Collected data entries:
BEGIN
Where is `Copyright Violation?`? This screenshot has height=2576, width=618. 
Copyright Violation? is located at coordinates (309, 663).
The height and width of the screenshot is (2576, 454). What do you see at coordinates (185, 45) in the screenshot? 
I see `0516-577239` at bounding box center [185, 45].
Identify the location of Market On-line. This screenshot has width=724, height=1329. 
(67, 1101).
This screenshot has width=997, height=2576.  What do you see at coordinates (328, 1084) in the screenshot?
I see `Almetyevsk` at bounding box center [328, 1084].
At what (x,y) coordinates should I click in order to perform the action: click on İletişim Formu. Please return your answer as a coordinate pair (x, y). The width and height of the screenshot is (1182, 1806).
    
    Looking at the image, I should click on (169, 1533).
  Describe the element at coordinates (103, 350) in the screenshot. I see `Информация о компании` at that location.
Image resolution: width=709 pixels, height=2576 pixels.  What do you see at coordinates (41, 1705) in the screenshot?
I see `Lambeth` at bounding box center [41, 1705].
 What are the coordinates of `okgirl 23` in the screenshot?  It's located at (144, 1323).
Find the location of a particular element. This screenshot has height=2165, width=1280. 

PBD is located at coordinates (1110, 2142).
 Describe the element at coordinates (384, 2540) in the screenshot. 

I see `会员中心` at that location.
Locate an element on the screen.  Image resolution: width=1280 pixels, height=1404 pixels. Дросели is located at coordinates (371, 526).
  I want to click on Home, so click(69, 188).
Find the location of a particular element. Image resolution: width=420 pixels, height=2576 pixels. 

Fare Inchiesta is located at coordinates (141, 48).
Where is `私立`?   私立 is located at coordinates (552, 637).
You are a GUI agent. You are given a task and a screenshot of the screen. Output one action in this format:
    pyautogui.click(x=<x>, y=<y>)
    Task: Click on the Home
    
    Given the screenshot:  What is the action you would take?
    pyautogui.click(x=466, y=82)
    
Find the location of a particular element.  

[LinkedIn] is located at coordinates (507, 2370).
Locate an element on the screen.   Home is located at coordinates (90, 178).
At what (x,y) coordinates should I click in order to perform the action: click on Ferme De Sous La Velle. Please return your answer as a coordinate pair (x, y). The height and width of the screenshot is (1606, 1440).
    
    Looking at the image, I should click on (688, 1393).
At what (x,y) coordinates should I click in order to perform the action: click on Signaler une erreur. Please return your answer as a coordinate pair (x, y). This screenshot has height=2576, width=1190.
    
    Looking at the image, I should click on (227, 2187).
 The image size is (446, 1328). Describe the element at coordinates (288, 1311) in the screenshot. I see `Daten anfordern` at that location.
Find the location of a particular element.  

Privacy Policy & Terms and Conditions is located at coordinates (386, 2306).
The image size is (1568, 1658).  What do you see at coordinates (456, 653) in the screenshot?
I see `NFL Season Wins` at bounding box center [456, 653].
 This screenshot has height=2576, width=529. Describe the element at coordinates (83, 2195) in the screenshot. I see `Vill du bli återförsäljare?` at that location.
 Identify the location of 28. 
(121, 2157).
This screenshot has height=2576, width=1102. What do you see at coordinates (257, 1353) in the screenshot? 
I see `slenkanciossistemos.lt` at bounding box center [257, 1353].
END
■ Problem details ■
Where the line with "What are the" ends, your copy should end too; please return exactly the lines from the first line of the data through it.

■ Response to the exercise ■
Where is `Copyright Violation?`? This screenshot has height=2576, width=618. 
Copyright Violation? is located at coordinates (309, 663).
The height and width of the screenshot is (2576, 454). What do you see at coordinates (185, 45) in the screenshot? 
I see `0516-577239` at bounding box center [185, 45].
Identify the location of Market On-line. This screenshot has width=724, height=1329. 
(67, 1101).
This screenshot has width=997, height=2576.  What do you see at coordinates (328, 1084) in the screenshot?
I see `Almetyevsk` at bounding box center [328, 1084].
At what (x,y) coordinates should I click in order to perform the action: click on İletişim Formu. Please return your answer as a coordinate pair (x, y). The width and height of the screenshot is (1182, 1806).
    
    Looking at the image, I should click on (169, 1533).
  Describe the element at coordinates (103, 350) in the screenshot. I see `Информация о компании` at that location.
Image resolution: width=709 pixels, height=2576 pixels.  What do you see at coordinates (41, 1705) in the screenshot?
I see `Lambeth` at bounding box center [41, 1705].
 What are the coordinates of `okgirl 23` in the screenshot?  It's located at (144, 1323).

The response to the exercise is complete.